Hopefully this article has gone some way to demystifying the public information available on Companies House. We wouldn't recommend just basing your decision making on this one article but hopefully it has given you more confidence about what to look for before your next career move. Finance is a complicated business so don’t beat yourself up if you don’t understand all the information on Companies House. If in doubt, seek out a second opinion from someone more financially literate before making a huge decision.

Here is some extra info about why negative equity is a risk

  1. Financial Instability: Negative equity indicates that the company's financial position is weak. It may struggle to meet its financial obligations, such as debt repayments, supplier payments, or operating expenses. This can lead to cash flow problems, increased borrowing costs, and potential bankruptcy or insolvency.

  2. Difficulty in Obtaining Financing: Negative equity makes it challenging for a company to secure new financing or attract investors. Lenders and investors prefer companies with positive equity as it demonstrates financial health and a buffer against potential losses. Negative equity may limit the company's ability to fund its operations or invest in growth opportunities.
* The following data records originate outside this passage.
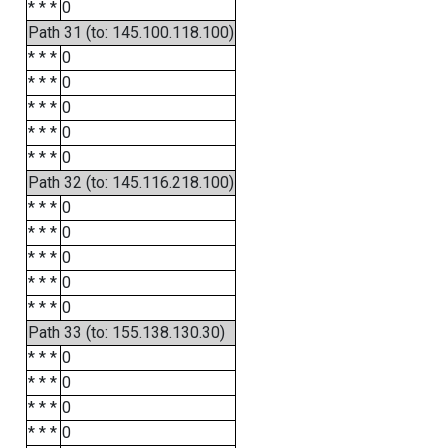
* * *
0
Path 31 (to: 145.100.118.100)
* * *
0
* * *
0
* * *
0
* * *
0
* * *
0
Path 32 (to: 145.116.218.100)
* * *
0
* * *
0
* * *
0
* * *
0
* * *
0
Path 33 (to: 155.138.130.30)
* * *
0
* * *
0
* * *
0
* * *
0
  3. Reduced Credibility and Reputation: Negative equity can damage the company's reputation and credibility in the market. Stakeholders, including customers, suppliers, and business partners, may view the company as financially unstable or risky. This can result in reduced business opportunities, strained relationships, and difficulty in attracting and retaining key stakeholders.

  4. Legal and Compliance Issues: Negative equity may trigger legal and compliance concerns. Depending on the jurisdiction and industry, there may be legal requirements regarding minimum equity levels, financial reporting, or obligations to creditors. Failure to meet these obligations can result in legal consequences, regulatory penalties, or further deterioration of the company's financial position.

  5. Limitations on Growth and Investment: Negative equity restricts a company's ability to pursue growth strategies, such as acquisitions, expansion, or research and development. Without sufficient capital, the company may struggle to invest in new products, technologies, or market opportunities, putting it at a disadvantage compared to competitors.